To learn more about this historic district, The Hawaiian Heritage Center offers twice-weekly walking tours around Chinatown. The tour price includes five stops for food tastings and entrance to the Heritage Center’s multicultural gallery.
Visit the Aloha Tower
Located at the Port of Honolulu, The Aloha Tower has been a welcoming beacon to travelers since its opening in 1926. Before the arrival of jet planes, travelers to Hawaii would voyage across the Pacific by ship. Upon arrival in Honolulu, seafarers would be greeted by a welcoming party congregating beneath the tower. The reception included hula dancers, musicians, and lei greetings.
Much has changed since the days of sailboats and steamship travel. However, the massive “Aloha” etched in the tower still greets visitors to Hawaii arriving by cruise ship. Today, visitors can stroll around the Aloha Tower Marketplace, grab a bite to eat or do some shopping. For stunning views of the city, Diamond Head, and the Koʻolau Mountains, guests are welcome to climb up to the observation deck on the 10th floor.
Tour Iolani Palace
The Iolani Palace is a point of great pride and heartache for Hawaiians. The palace housed Hawaii’s last two monarchs, King David Kalakaua and Queen Liliuokalani. Elegant in design, the palace boasted a koa staircase, large portraiture, and lavish decorations. What’s more, the palace featured a telephone system, flushing toilets, and was outfitted with electricity years before the White House! The Hawaiian royals were immensely proud of the beautiful palace and would often entertain international dignitaries.
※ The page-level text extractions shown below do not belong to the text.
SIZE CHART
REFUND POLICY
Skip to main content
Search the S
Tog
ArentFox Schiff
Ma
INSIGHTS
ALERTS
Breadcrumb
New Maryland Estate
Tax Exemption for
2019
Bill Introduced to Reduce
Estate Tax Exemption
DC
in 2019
Iolani Palace was also the site of the brutal overthrow of Hawaii in 1893, when American businessmen organized a coup backed by the US military, surrounded the palace, and forced Queen Liliuokalani out. A few years later, after an unsuccessful attempt to restore power to the Hawaiian monarchy, Liliuokalani was imprisoned and isolated in a room in the palace for almost eight months.
After the overthrow, the palace was used by the US government. After statehood, it was abandoned and fell into disrepair. Thankfully, restoration work began in the 1970s, and today, the Iolani Palace is preserved and cared for. Just as stunning today as it once was, the Iolani Palace is a living piece of history.
Photograph the King Kamehameha Statue
Across the street from the Iolani Palace is an 18-foot statue of King Kamehameha. King Kamehameha was Hawaii’s great king, who united the islands under one rule after years of conflict. The statue was erected in 1883 and is one of Hawaii’s most photographed landmarks today.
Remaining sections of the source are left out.